"""

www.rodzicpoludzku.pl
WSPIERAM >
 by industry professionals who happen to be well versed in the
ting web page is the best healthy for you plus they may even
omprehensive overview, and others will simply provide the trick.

"""

Instructions for the task: Your answer must be the line holding "ting web page" and every later line of the entries above, written out exactly, and nothing else.

Problem solution:
ting web page is the best healthy for you plus they may even
omprehensive overview, and others will simply provide the trick.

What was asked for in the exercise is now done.